The Rohrbaugh Forum

Miscellaneous => Other Guns => Topic started by: the_skunk on August 26, 2014, 10:47:51 PM

Title: The great gun fighters
Post by: the_skunk on August 26, 2014, 10:47:51 PM
Lots of talk about hero gunfighters -

(http://firearmslawyer.net/blog/media/users/firearms2/AAAsheriffssmall.jpg)



Frank Hammer

 (http://www.allforloveblog.com/wp-content/uploads/2014/01/bonnie-and-clyde-death-car.jpg)





Melvin Purvis


(http://imageweb-cdn.magnoliasoft.net/bridgeman/supersize/stc340887.jpg)



The truth be told, that everyone of them from Wyatt Earp to Frank Hammer, to Melvin Purvis,  never gave their opponents a chance.
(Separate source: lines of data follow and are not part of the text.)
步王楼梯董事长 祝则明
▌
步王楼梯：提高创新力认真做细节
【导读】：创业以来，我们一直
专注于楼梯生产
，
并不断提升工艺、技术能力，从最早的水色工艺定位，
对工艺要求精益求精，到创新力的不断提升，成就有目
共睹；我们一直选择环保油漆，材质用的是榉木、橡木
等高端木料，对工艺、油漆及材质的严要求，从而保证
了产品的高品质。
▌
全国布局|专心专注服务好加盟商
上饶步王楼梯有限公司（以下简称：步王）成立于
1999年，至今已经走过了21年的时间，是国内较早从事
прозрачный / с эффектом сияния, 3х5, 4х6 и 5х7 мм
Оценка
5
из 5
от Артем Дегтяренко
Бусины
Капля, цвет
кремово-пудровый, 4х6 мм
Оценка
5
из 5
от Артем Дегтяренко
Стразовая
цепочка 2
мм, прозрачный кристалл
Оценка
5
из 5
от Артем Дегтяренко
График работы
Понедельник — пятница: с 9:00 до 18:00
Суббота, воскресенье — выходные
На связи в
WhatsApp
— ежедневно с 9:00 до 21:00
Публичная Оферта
I can picture Edgar J Hoover with a pair of six shooters in Dodge City.
Title: Re: The great gun fighters
Post by: DDGator on August 27, 2014, 10:22:33 AM

I had an opportunity to have dinner and sit and talk for a couple of hours with Jim Cirrillo, one of the great modern gunfighters.  I am so glad I had that chance.  He was a great story teller and it was an honor to get some perspective from a man who had deadly encounters in the streets of New York many, many times.
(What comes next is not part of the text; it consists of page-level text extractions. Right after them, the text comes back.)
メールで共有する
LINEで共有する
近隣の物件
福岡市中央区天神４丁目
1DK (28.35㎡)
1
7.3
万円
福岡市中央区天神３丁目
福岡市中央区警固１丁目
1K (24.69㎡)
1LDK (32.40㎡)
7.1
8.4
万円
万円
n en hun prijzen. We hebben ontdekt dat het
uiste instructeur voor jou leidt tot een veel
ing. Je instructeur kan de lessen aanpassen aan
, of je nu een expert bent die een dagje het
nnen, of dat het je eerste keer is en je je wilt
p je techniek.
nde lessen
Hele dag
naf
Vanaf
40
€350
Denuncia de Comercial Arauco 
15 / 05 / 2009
Title: Re: The great gun fighters
Post by: the_skunk on August 27, 2014, 04:29:44 PM

I had an opportunity to have dinner and sit and talk for a couple of hours with Jim Cirrillo, one of the great modern gunfighters.  I am so glad I had that chance.  He was a great story teller and it was an honor to get some perspective from a man who had deadly encounters in the streets of New York many, many times.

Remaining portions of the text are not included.